Thermostat – Can an SPST Switch Be Used Instead of a Thermostat for a Gas Stove?

fireplacegaspropanesmart-switchthermostat

We have a gas stove that can be either on or off. It has two wires going to a thermostat that has more capability than the stove, such as control of non-existent air conditioning and fan. The wires from the stove connect to the thermostat's W and R terminals, with the R jumpered to RC.

The stove is not our main source of heat. It is mostly used to supplement our heat-pump system and for ambience. So we would prefer to turn it on or off at will. The ultimate goal is to control the stove with Alexa. Smart thermostats seem to offer too much capability at too high a cost. We want a simple solution. One thought I had was to use a smart plug to operate a relay if a simple switch is all the stove needs.

Best Answer

Disclaimer: I am not a professional. I am an electronics hobbyist who has researched and tinkered with my own home heating.

Yes, a relay is almost certainly all you need.

In conventional thermostat systems the device being controlled supplies 24 VAC (if it has an electric supply line to it) or a small DC voltage generated from the heat of the pilot light, for gas appliances not otherwise powered (a so-called "millivolt" system). In either case, the circuit consists of the power source, the gas valve, and the thermostat contacts.
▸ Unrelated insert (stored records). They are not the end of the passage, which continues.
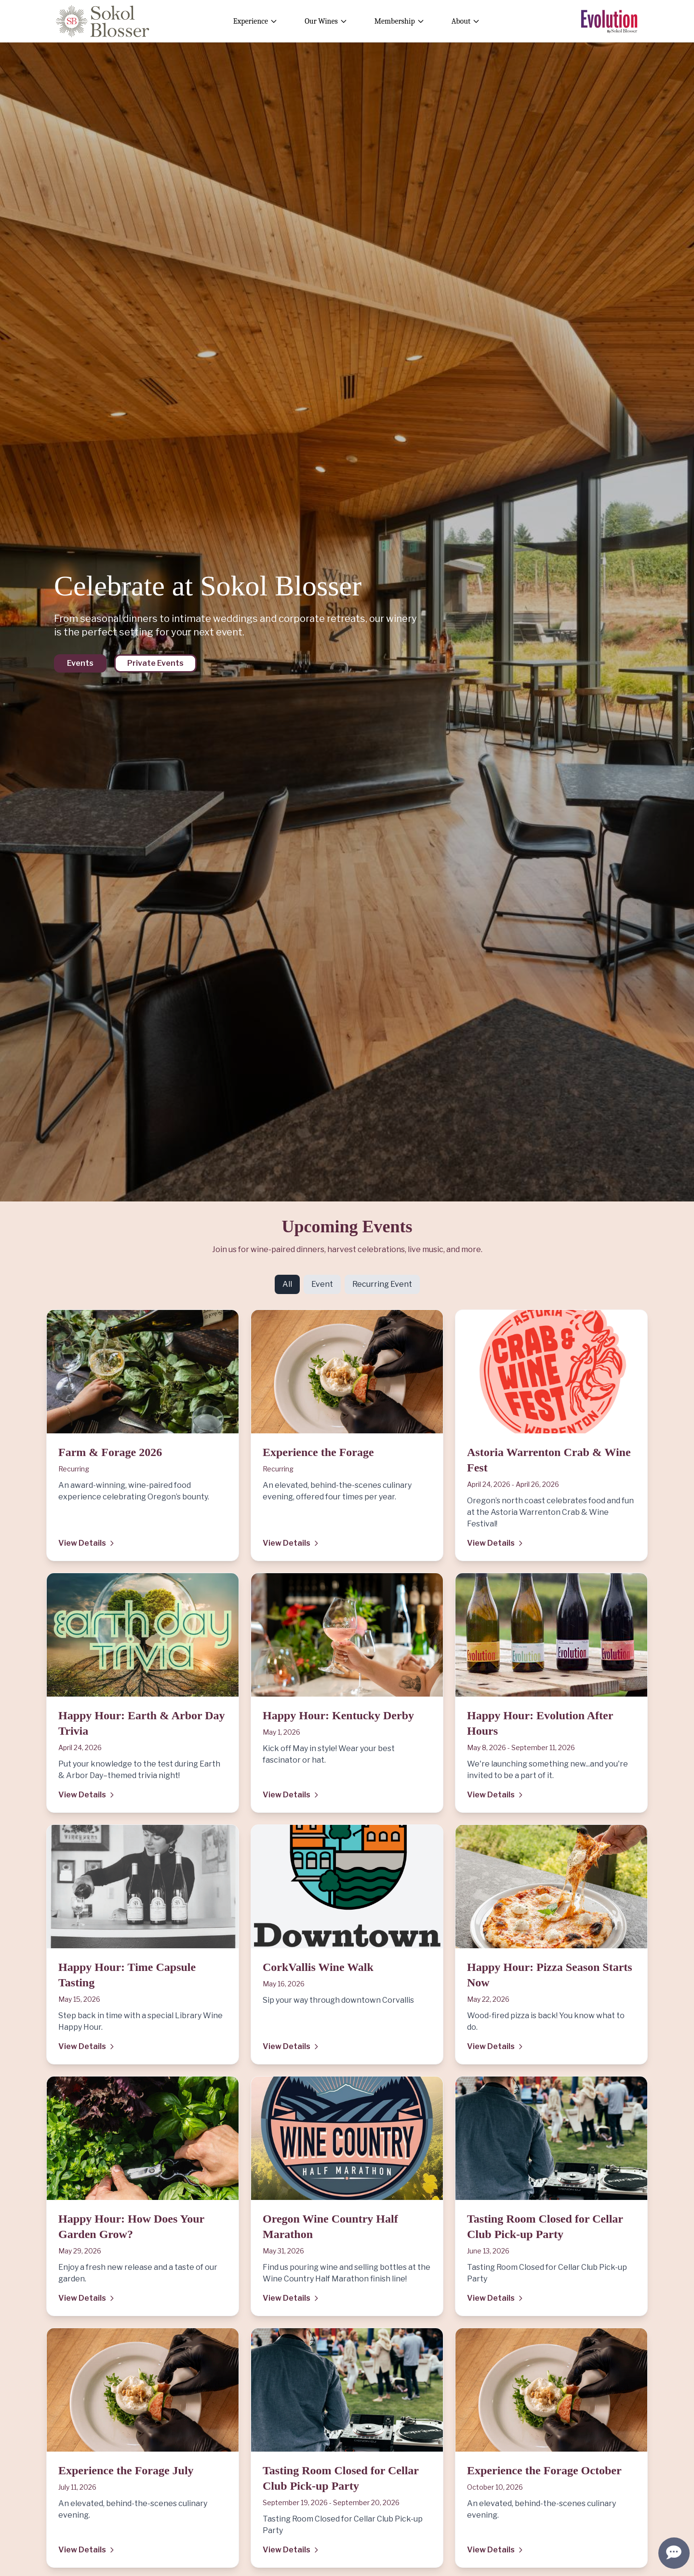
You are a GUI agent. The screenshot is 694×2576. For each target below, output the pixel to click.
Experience (255, 21)
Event (322, 1284)
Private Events (155, 663)
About (466, 21)
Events (80, 663)
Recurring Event (382, 1284)
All (287, 1284)
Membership (399, 21)
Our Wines (326, 21)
(Side note for completeness: electric heaters are sometimes controlled by thermostats which directly switch the power to the heater. It's still true that a relay can replace the thermostat, but in that case a relay capable of handling the full voltage and current must be used, and installed safely. I have not heard of line voltage control circuits being used for gas appliances.)

You can cautiously confirm this for your system step by step:

  1. With a multimeter, check the voltage across the thermostat terminals with the heat off or the thermostat disconnected. It should be 24 V AC or something like 1 V DC.
  2. With the thermostat disconnected and the meter in resistance/continuity mode, check that the thermostat is closing a circuit across R and W when it is on and not when it is off.
  3. Having established it won't do harm by step 2, touch together the R and W wires going to the stove and expect that it turns on.

If all of that is as expected then you can add your relay without fear.


By the way, it is also entirely safe to hook up two thermostats in parallel to the same control wires (two closed relays are the same as one). In particular, you could add your Alexa-controlled relay and also connect the stove to a thermostat so that the stove is on if either of those controllers calls for heat.

You could also consider controlling the stove with the "emergency heat" / "second stage heat" terminals of the same thermostat that controls your heat pump, but that's trickier to do right because you're connecting two separately powered electrical systems and to make sure there are no consequences of that you'd want to use another relay as interface, with a 24V coil powered by the from the heat pump.